My answer is that America's health care system needs to do a better job of engaging primary care practices in health promotion, it needs to be done in a sustainable business model where the physician's time is compensated, and that their role is to exert the PCP's strong moral imperative for investing time, money and energy in a healthy lifestyle. The Affordable Care Act now makes all of this possible, because one of the mandatory elements of an ACA-compliant health plan is coverage of a no-copay / no-deductible Annual Wellness Visit.
One of the challenges that remains for Americans to gain maximum benefit from our society's investment in health promotion is to leverage Annual Wellness Visits in support of Worksite Wellness programs (another element of the Affordable Care Act). Right now, Worksite Wellness and Annual Wellness Visits are in their own silos - the employer's human resources staff are telling their employees one thing, but this message is very rarely coordinated with the moral imperative that the PCP can provide. Employers clearly have secondary gain (higher worker productivity), but PCPs do not. Worksite Wellness programs need to tear down their silos, keeping the implementation resources in place but engaging with their community's primary care practices. That's how to make health promotion a win-win-win-win solution for your community.
• Employer wins by having healthier employees, spending less on health care and reaping benefits in worker satisfaction and productivity.
• Employee / Patient wins by being happier and healthier, with a better quality of life.

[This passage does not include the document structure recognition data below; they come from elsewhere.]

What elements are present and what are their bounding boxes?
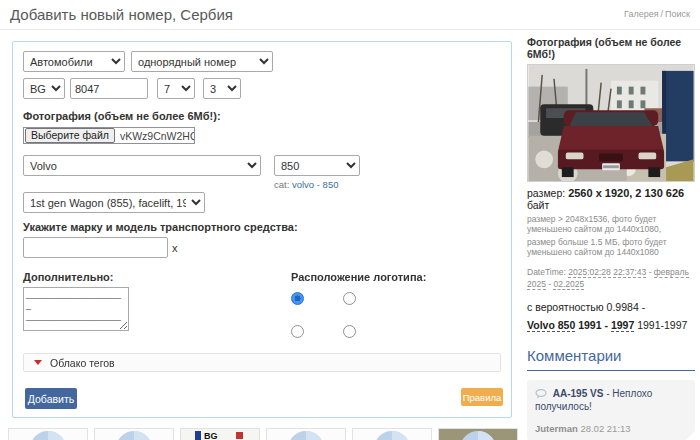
category-select[interactable]: Автомобили (23, 51, 125, 72)
model-year-end-link[interactable]: 1997 (611, 319, 634, 332)
choose-file-button[interactable]: Выберите файл (25, 128, 115, 143)
additional-column: Дополнительно: ____________________ ____… (23, 271, 129, 335)
resize-note-2: размер больше 1.5 МБ, фото будет уменьше… (527, 237, 695, 257)
size-value: 2560 x 1920, (568, 187, 632, 199)
header: Добавить новый номер, Сербия Галерея/Пои… (0, 0, 700, 30)
file-name: vKWz9CnW2HQ.jpg (116, 130, 194, 142)
comment-plate-link[interactable]: AA-195 VS (553, 388, 604, 399)
photo-preview[interactable] (527, 64, 695, 182)
model-column: 850 cat: volvo - 850 (274, 155, 360, 190)
model-year-start: 1991 (578, 319, 601, 331)
search-link[interactable]: Поиск (665, 9, 690, 19)
generation-select[interactable]: 1st gen Wagon (855), facelift, 1994–1997 (23, 192, 205, 213)
category-path: cat: volvo - 850 (274, 179, 360, 190)
photo-label: Фотография (объем не более 6Мб!): (23, 110, 501, 122)
rules-button[interactable]: Правила (461, 388, 503, 406)
plate-region-text: BG (204, 431, 218, 440)
photo-preview-heading: Фотография (объем не более 6Мб!) (527, 36, 695, 60)
breadcrumb: Галерея/Поиск (622, 9, 692, 19)
additional-row: Дополнительно: ____________________ ____… (23, 271, 501, 345)
gallery-link[interactable]: Галерея (624, 9, 659, 19)
logo-radio-bottom-left[interactable] (291, 325, 304, 338)
recognized-model-line: Volvo 850 1991 - 1997 1991-1997 (527, 319, 695, 331)
platesmania-logo-icon (116, 431, 152, 440)
caret-down-icon (34, 360, 42, 365)
datetime-line: DateTime: 2025:02:28 22:37:43 - февраль … (527, 266, 695, 290)
file-input[interactable]: Выберите файл vKWz9CnW2HQ.jpg (23, 127, 195, 144)
add-plate-form: Автомобили однорядный номер BG 7 3 Фотог… (12, 41, 512, 418)
page: Добавить новый номер, Сербия Галерея/Пои… (0, 0, 700, 440)
sidebar: Фотография (объем не более 6Мб!) (527, 36, 695, 440)
logo-position-column: Расположение логотипа: (291, 271, 501, 345)
plate-number-row: BG 7 3 (23, 78, 501, 99)
tag-cloud-toggle[interactable]: Облако тегов (23, 353, 501, 372)
additional-textarea[interactable]: ____________________ ___________________… (23, 287, 129, 331)
cat-separator: - (314, 179, 322, 190)
model-range-link[interactable]: Volvo 850 (527, 319, 575, 332)
size-label: размер: (527, 187, 565, 199)
logo-radio-top-left[interactable] (291, 292, 304, 305)
plate-sticker (236, 432, 243, 439)
speech-bubble-icon (535, 389, 547, 399)
make-model-row: Volvo 850 cat: volvo - 850 (23, 155, 501, 190)
comment-card: AA-195 VS - Неплохо получилось! Juterman… (527, 380, 695, 440)
region-select[interactable]: BG (23, 78, 65, 99)
page-title: Добавить новый номер, Сербия (10, 6, 233, 23)
platesmania-logo-icon (374, 431, 410, 440)
datetime-label: DateTime: (527, 267, 566, 277)
vehicle-input-row: x (23, 237, 501, 258)
logo-radio-bottom-right[interactable] (343, 325, 356, 338)
bytes-value: 2 130 626 (635, 187, 684, 199)
gallery-thumbnail[interactable] (352, 428, 432, 440)
comments-heading: Комментарии (527, 347, 695, 371)
cat-model-link[interactable]: 850 (323, 179, 339, 190)
gallery-thumbnail[interactable] (266, 428, 346, 440)
photo-size-line: размер: 2560 x 1920, 2 130 626 байт (527, 187, 695, 211)
datetime-short-link[interactable]: 02.2025 (553, 279, 584, 290)
cat-prefix: cat: (274, 179, 289, 190)
clear-vehicle-button[interactable]: x (172, 242, 178, 254)
bytes-unit: байт (527, 199, 549, 211)
digit-count-select[interactable]: 7 (157, 78, 195, 99)
resize-note-1: размер > 2048x1536, фото будет уменьшено… (527, 214, 695, 234)
cat-make-link[interactable]: volvo (292, 179, 314, 190)
plate-type-select[interactable]: однорядный номер (131, 51, 273, 72)
gallery-thumbnail[interactable] (94, 428, 174, 440)
logo-position-label: Расположение логотипа: (291, 271, 501, 283)
probability-line: с вероятностью 0.9984 - (527, 301, 695, 313)
letter-count-select[interactable]: 3 (203, 78, 241, 99)
logo-position-radios (291, 292, 501, 345)
add-button[interactable]: Добавить (25, 388, 77, 409)
vehicle-input[interactable] (23, 237, 168, 258)
plate-eu-band (195, 431, 201, 440)
gallery-thumbnail-plate[interactable]: BG (180, 428, 260, 440)
comment-title: AA-195 VS - Неплохо получилось! (535, 387, 687, 413)
comment-author-link[interactable]: Juterman (535, 423, 578, 434)
platesmania-logo-icon (288, 431, 324, 440)
platesmania-logo-icon (460, 431, 496, 440)
make-select[interactable]: Volvo (23, 155, 261, 176)
logo-radio-top-right[interactable] (343, 292, 356, 305)
model-select[interactable]: 850 (274, 155, 360, 176)
datetime-value-link[interactable]: 2025:02:28 22:37:43 (568, 267, 646, 278)
vehicle-label: Укажите марку и модель транспортного сре… (23, 221, 501, 233)
model-year-sep: - (602, 319, 611, 331)
gallery-thumbnails: BG (8, 428, 520, 440)
tag-cloud-label: Облако тегов (50, 357, 115, 369)
additional-label: Дополнительно: (23, 271, 129, 283)
model-years-plain: 1991-1997 (637, 319, 687, 331)
datetime-sep-1: - (646, 267, 654, 277)
breadcrumb-separator: / (661, 9, 664, 19)
gallery-thumbnail[interactable] (438, 428, 518, 440)
comment-meta: Juterman 28.02 21:13 (535, 423, 687, 434)
platesmania-logo-icon (30, 431, 66, 440)
comment-date: 28.02 21:13 (580, 423, 630, 434)
plate-number-input[interactable] (70, 78, 148, 99)
type-row: Автомобили однорядный номер (23, 51, 501, 72)
gallery-thumbnail[interactable] (8, 428, 88, 440)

• Primary care physicians win by being paid for providing their moral imperative and support, because of the value that provides to employers.
• Communites win because healthy lifestyle businesses (gyms, personal trainers, nutritionists, local farms and food-service businesses, recreation businesses, etc.) succeed in improving the health of the local population, while earning a living for doing this critically-important community service.
Invest in your community. The place to start is in breaking down the silos between all of these stakeholders, and figuring out how to work together to improve the richness of life in your city or town.